Sort of been working on it.

Colouring is boring.


----------



## HipsterCoyote (Nov 26, 2012)

I color 4 u


----------



## Smelge (Nov 26, 2012)

But you have your own stuff to do.


----------



## Toshabi (Nov 26, 2012)

Smelge said:


> You should be able to get older versions of Toonboom for free somewhere online. I've got it kicking around somewhere but never really used it.
> 
> And no, it's not torrented, they did some promotion when a new version was released and allowed people to get the old one for free.

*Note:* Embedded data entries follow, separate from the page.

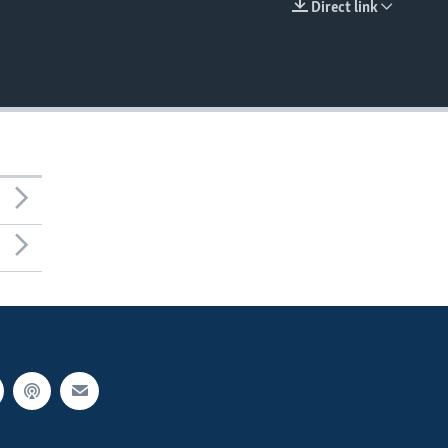
Direct link
EMBED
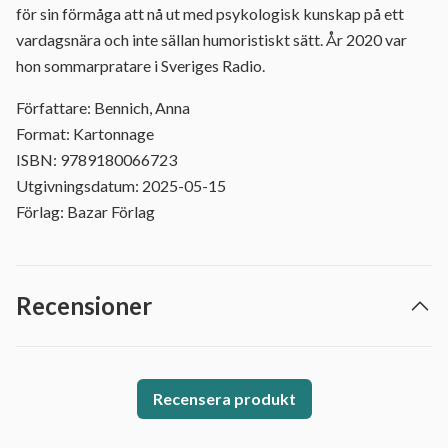
för sin förmåga att nå ut med psykologisk kunskap på ett
vardagsnära och inte sällan humoristiskt sätt. År 2020 var
hon sommarpratare i Sveriges Radio.
Författare: Bennich, Anna
Format: Kartonnage
ISBN: 9789180066723
Utgivningsdatum: 2025-05-15
Förlag: Bazar Förlag
Recensioner
Recensera produkt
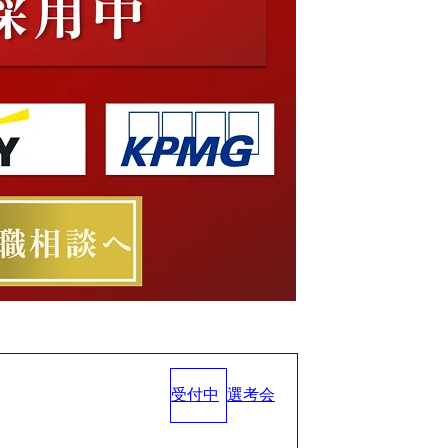
受付中
選考会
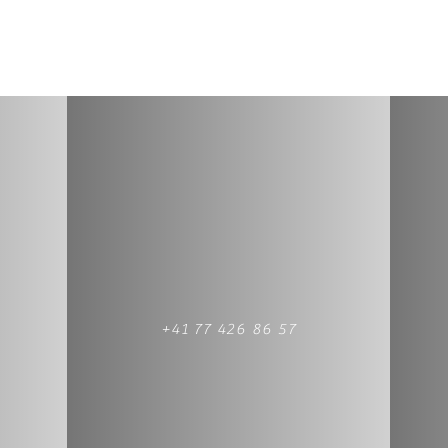
+41 77 426 86 57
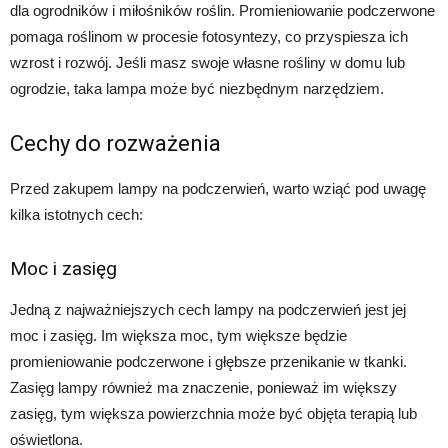
dla ogrodników i miłośników roślin. Promieniowanie podczerwone
pomaga roślinom w procesie fotosyntezy, co przyspiesza ich
wzrost i rozwój. Jeśli masz swoje własne rośliny w domu lub
ogrodzie, taka lampa może być niezbędnym narzędziem.
Cechy do rozważenia
Przed zakupem lampy na podczerwień, warto wziąć pod uwagę
kilka istotnych cech:
Moc i zasięg
Jedną z najważniejszych cech lampy na podczerwień jest jej
moc i zasięg. Im większa moc, tym większe będzie
promieniowanie podczerwone i głębsze przenikanie w tkanki.
Zasięg lampy również ma znaczenie, ponieważ im większy
zasięg, tym większa powierzchnia może być objęta terapią lub
oświetlona.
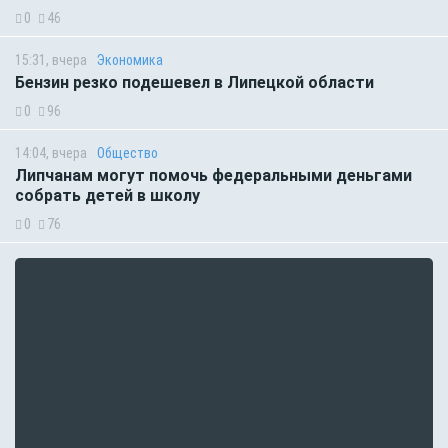
0
46
15:31, вчера
Экономика
Бензин резко подешевел в Липецкой области
0
96
14:04, вчера
Общество
Липчанам могут помочь федеральными деньгами
собрать детей в школу
0
76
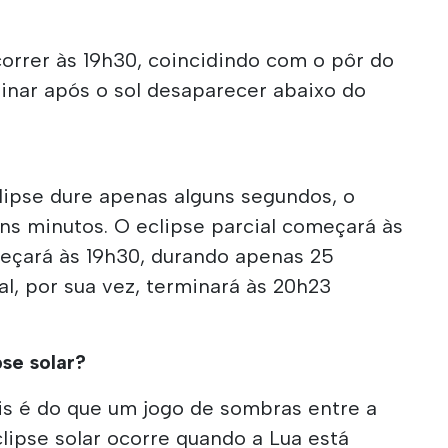
orrer às 19h30, coincidindo com o pôr do
minar após o sol desaparecer abaixo do
lipse dure apenas alguns segundos, o
ns minutos. O eclipse parcial começará às
meçará às 19h30, durando apenas 25
al, por sua vez, terminará às 20h23
se solar?
is é do que um jogo de sombras entre a
clipse solar ocorre quando a Lua está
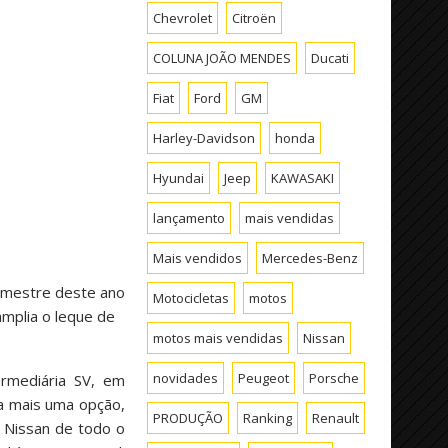
Chevrolet
Citroën
COLUNA JOÃO MENDES
Ducati
Fiat
Ford
GM
Harley-Davidson
honda
Hyundai
Jeep
KAWASAKI
lançamento
mais vendidas
Mais vendidos
Mercedes-Benz
emestre deste ano
Motocicletas
motos
mplia o leque de
motos mais vendidas
Nissan
novidades
Peugeot
Porsche
rmediária SV, em
ha mais uma opção,
PRODUÇÃO
Ranking
Renault
 Nissan de todo o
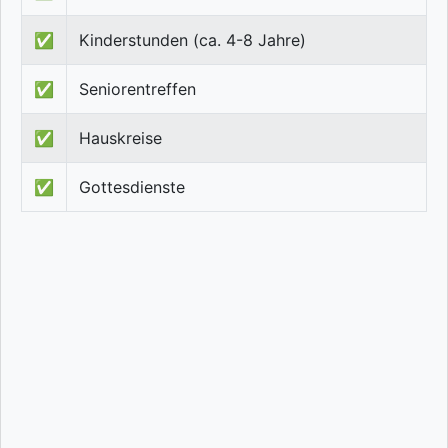
✅
Kinderstunden (ca. 4-8 Jahre)
✅
Seniorentreffen
✅
Hauskreise
✅
Gottesdienste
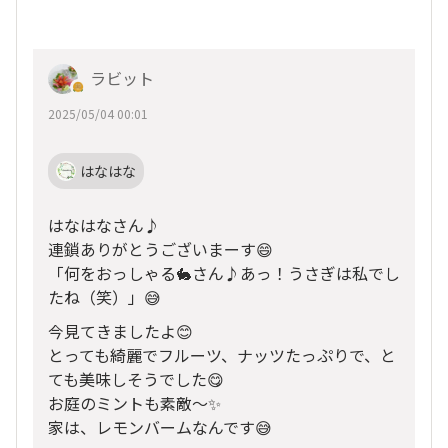
ラビット
2025/05/04 00:01
はなはな
はなはなさん♪
連鎖ありがとうございまーす😄
「何をおっしゃる🐇さん♪あっ！うさぎは私でし
たね（笑）」😅
今見てきましたよ😊
とっても綺麗でフルーツ、ナッツたっぷりで、と
ても美味しそうでした😋
お庭のミントも素敵〜✨
家は、レモンバームなんです😅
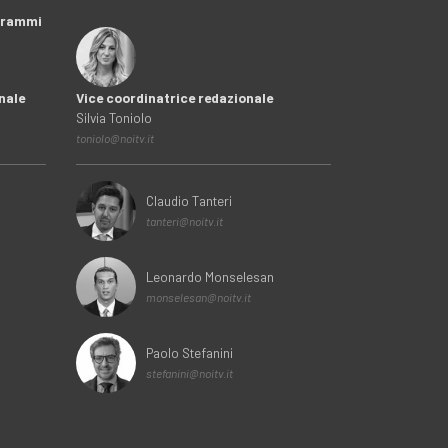
ogrammi
nale
Vice coordinatrice redazionale
Silvia Toniolo
toniolo@noitv.it
Claudio Tanteri
tanteri@noitv.it
Leonardo Monselesan
monselesan@noitv.it
Paolo Stefanini
stefanini@noitv.it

Do you know what version number/title was the old version of Toon Boom? I looked through a couple of website links via google and haven't had much luck.


----------



## Smelge (Nov 27, 2012)

Not a clue, sorry.

On second thoughts though, it might actually have been the Smith Micro Manga studio. But it was a limited time only. Probably.


----------



## Arshes Nei (Nov 27, 2012)

I think you may be right about the Manga Studio, I remember them giving away old versions a while back. I know I had gotten an old copy for free off Imagine FX on their DVD.


----------



## Smelge (Nov 27, 2012)

If I remember though, it was free but you had to get a unique activation code so you couldn't just pass it around.


----------



## Toshabi (Nov 28, 2012)

That's too bad about the free version. Either or, I'm going to play around with anime studio and toon boom and see which one I feel more comfortable with (via trial version). I'm going to see if I can get a discount through my college when I make a decision on which program I like better. (Hopefully, I can get an added discount, what with it being the Christmas season and all)

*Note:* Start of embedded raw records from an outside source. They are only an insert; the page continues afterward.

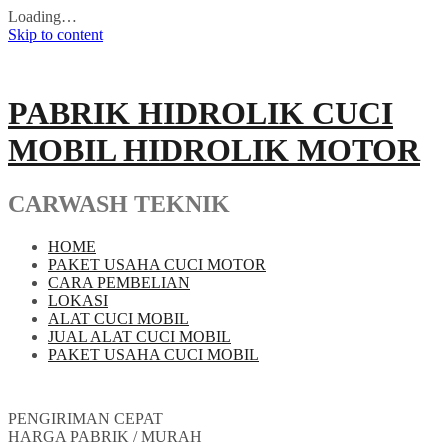
Loading…
Skip to content
PABRIK HIDROLIK CUCI
MOBIL HIDROLIK MOTOR
CARWASH TEKNIK
HOME
PAKET USAHA CUCI MOTOR
CARA PEMBELIAN
LOKASI
ALAT CUCI MOBIL
JUAL ALAT CUCI MOBIL
PAKET USAHA CUCI MOBIL
PENGIRIMAN CEPAT
HARGA PABRIK / MURAH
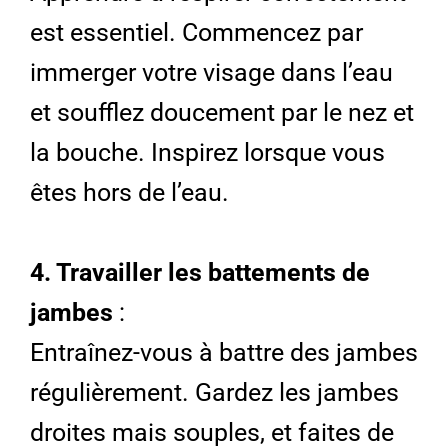
est essentiel. Commencez par
immerger votre visage dans l’eau
et soufflez doucement par le nez et
la bouche. Inspirez lorsque vous
êtes hors de l’eau.
4. Travailler les battements de
jambes
:
Entraînez-vous à battre des jambes
régulièrement. Gardez les jambes
droites mais souples, et faites de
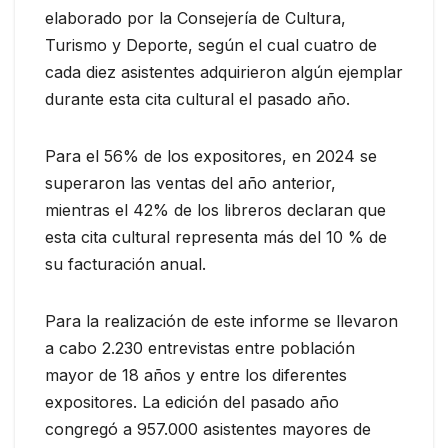
elaborado por la Consejería de Cultura,
Turismo y Deporte, según el cual cuatro de
cada diez asistentes adquirieron algún ejemplar
durante esta cita cultural el pasado año.
Para el 56% de los expositores, en 2024 se
superaron las ventas del año anterior,
mientras el 42% de los libreros declaran que
esta cita cultural representa más del 10 % de
su facturación anual.
Para la realización de este informe se llevaron
a cabo 2.230 entrevistas entre población
mayor de 18 años y entre los diferentes
expositores. La edición del pasado año
congregó a 957.000 asistentes mayores de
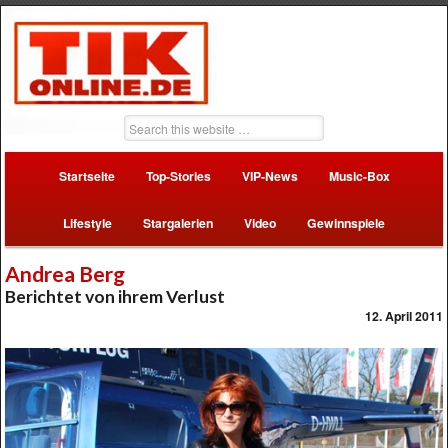
Startseite
Top-Stories
VIP-News
Music-Box
Lifestyle
Stargalerien
Video
Gewinnspiele
Andrea Berg
Berichtet von ihrem Verlust
12. April 2011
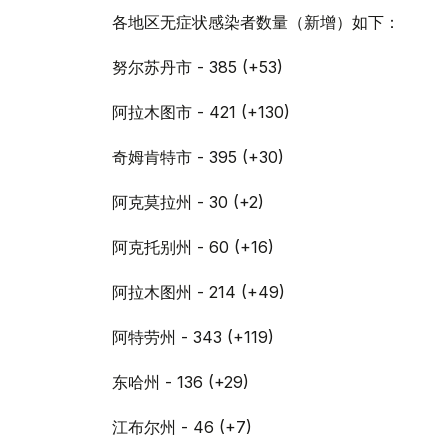
各地区无症状感染者数量（新增）如下：
努尔苏丹市 - 385 (+53)
阿拉木图市 - 421 (+130)
奇姆肯特市 - 395 (+30)
阿克莫拉州 - 30 (+2)
阿克托别州 - 60 (+16)
阿拉木图州 - 214 (+49)
阿特劳州 - 343 (+119)
东哈州 - 136 (+29)
江布尔州 - 46 (+7)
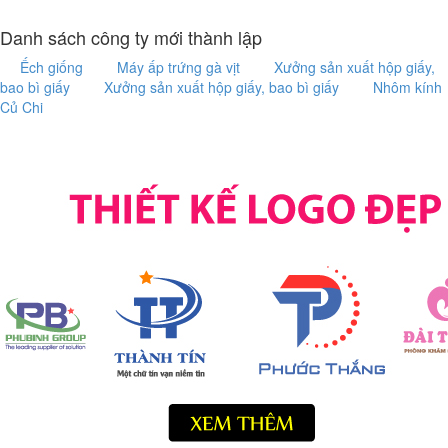
Danh sách công ty mới thành lập
Ếch giống
Máy ấp trứng gà vịt
Xưởng sản xuất hộp giấy,
bao bì giấy
Xưởng sản xuất hộp giấy, bao bì giấy
Nhôm kính
Củ Chi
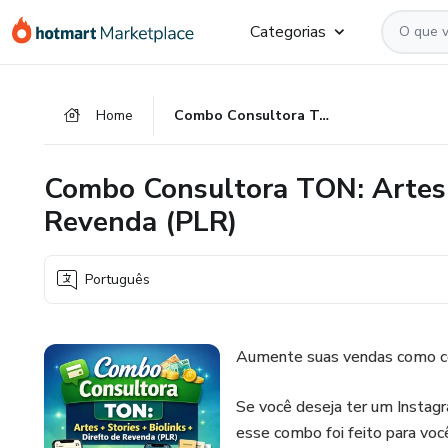
Ir
Ir
Ir
Categorias
para
para
para
o
o
o
conteúdo
pagamento
rodapé
Home
Combo Consultora TON: Artes + Stories + Biolinks + Direito de Revenda (PLR)
principal
Combo Consultora TON: Artes +
Revenda (PLR)
Português
Aumente suas vendas como c
Se você deseja ter um Instagr
esse combo foi feito para voc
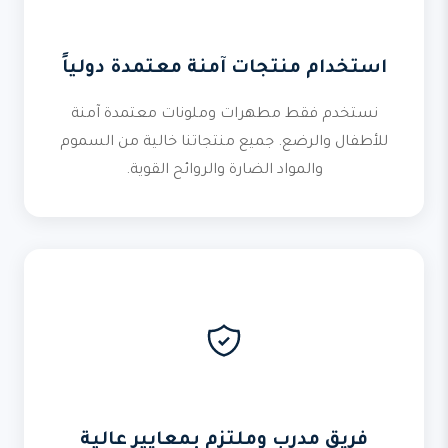
استخدام منتجات آمنة معتمدة دولياً
نستخدم فقط مطهرات وملونات معتمدة آمنة
للأطفال والرضع. جميع منتجاتنا خالية من السموم
والمواد الضارة والروائح القوية.
فريق مدرب وملتزم بمعايير عالية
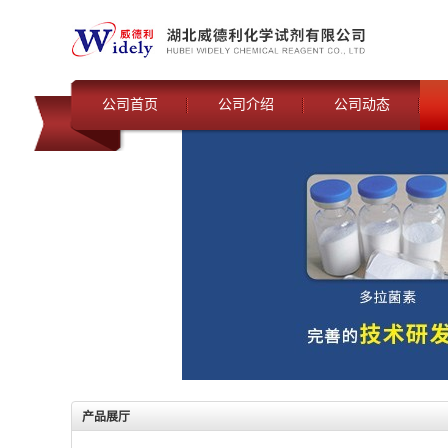
公司首页
公司介绍
公司动态
产品展厅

Thanks again for all the responses. 



Oh, as for digicel, I've used the program before in my classes and honestly, I love it. My only problem are the frame limitations that each version of it has. For practicing and general study application, it's a fantastic program, however, I'd like to make (well, have the ability to make anyways) lengthy animations. Throwing down a few hundred on a program that cannot do this doesn't settle well for me. A great program, it just has its limitations that I'm not too happy about via frames allowed. 


With Pencil-animation, the program is a bit too outdated for my taste. I looked at it before, but it wasn't anything that'd I'd be too interested in with its limited functions. A good program, but it's not what I'm looking for.


----------



## reedman (Dec 18, 2012)

Synfig Studio is good.

http://www.synfig.org


----------



## Dokid (Dec 19, 2012)

Macromedia Flash 8 Portable is an excellent program. Has all the nice things that the newer flash has. 

The only downfall is that you can't upload them to youtube. But they work nicely on any site that can play SFW files.

It's an older version so that's why it's free.


----------